Look at $N_G(P)/ C_G(P) \leq \newcommand{\Aut}{\operatorname{Aut}}\Aut(C_4 \times C_2) \cong D_8$. Since $P$ is already a Sylow $2$-subgroup of $G$, $P$ is a Sylow 2-subgroup of $N_G(P)$ as well. Hence $N_G(P)/C_G(P)$ cannot contain any new elements of order two from $P/C_P(P) = P/P = 1$. Since $\Aut(P)$ is a 2-group, the only subgroup it has of odd order is also $1$, and $N_G(P)/C_G(P)=1$ and $N_G(P) = C_G(P)$. However, that means that $x^g$ is never in $P$ unless $x^g=x$ already:

Proposition: (Burnside fusion) Let $p$ be a prime, and let $G$ be a finite group with an abelian Sylow $p$-subgroup $P$. If $x, y \in P$ are conjugate in $G$, then they are already conjugate in $N_G(P)$.

Proof: Let $x, y \in P$ and suppose $y=x^g$ is conjugate to $x$ by some element $g \in G$. Let $Y=C_G(Y)$. Since $y \in Z(P)$, $P \leq Y$ is a Sylow $p$-subgroup. However, $x^g \in Z(P^g) = P^g$ so $P^g \leq Y$ is also a Sylow $p$-subgroup. By Sylow's theorem $P$ and $P^g$ are conjugate in $Y$, say $P = (P^g)^z$ for some $z \in Y = C_G(y)$. Now $x^{gz} = y^z = y$, with $gz \in N_G(P)$. Hence if $y=x^g$ for $g\in G$, then $y = x^h$ for some $h=gz \in N_G(P)$. $\square$

This is important for the transfer map: $T_P^G(x) = \prod (x^g)^{n_g}$ is a product of conjugates of $x$ raised to a power that puts them back inside $P$ with $\sum n_g = [G:P]$, by the transfer evaluation lemma (Isaacs's 5.5). However, if $x$ starts in $P$, then the only time $(x^g)^{n_g}$ is back in $P$ is when $(x^{n_g})^g = x^{n_g}$. That means $T(x) = x^{[G:P]}$ and $\ker(T) \cap P = 1$. However, the kernel of $T$ clearly contains every Sylow $q$-subgroup for $q \neq p$ since the image is a $p$-group, and also every $[g,h]$ since the image is abelian.
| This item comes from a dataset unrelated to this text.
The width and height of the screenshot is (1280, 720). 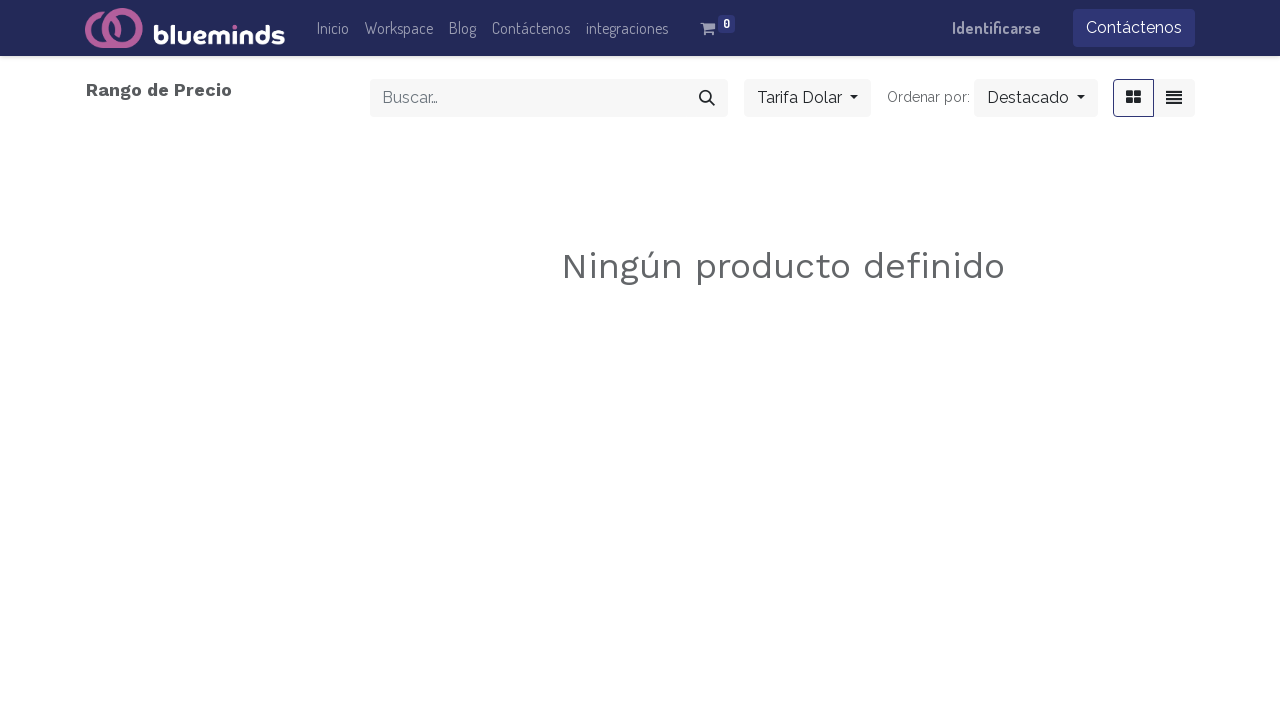 What do you see at coordinates (1134, 27) in the screenshot?
I see `Contáctenos` at bounding box center [1134, 27].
In other words $\ker(T) \geq O^p(G) [G,G]$. If one is a bit more careful, one can actually show equality. We definitely have $T$ is surjective (it is an isomorphism when restricted to $P$), so we get that $\ker(T)$ is a normal subgroup of $G$ with $[G:\ker(T)] = |P| = 8$.

The Schur–Zassenhaus theorem gives that $G = P \ltimes \ker(T)$ is a semi-direct product.

The same argument works for $P\cong C_8$, but Derek gives a simple argument in this case.

Both of these cases are known as trivial fusion. When $P$ is abelian, you only need to check the $p'$-part of $\Aut(P)$. When $P$ is not abelian, then you get fancier versions (Frobenius's $p$-complement theorem says you only need to check certain subgroups of $\Aut(Q)$ for $Q \leq P$; Alperin–Goldschmidt gives exactly which $Q \leq P$ and which subgroups of $\Aut(Q)$ need to be checked).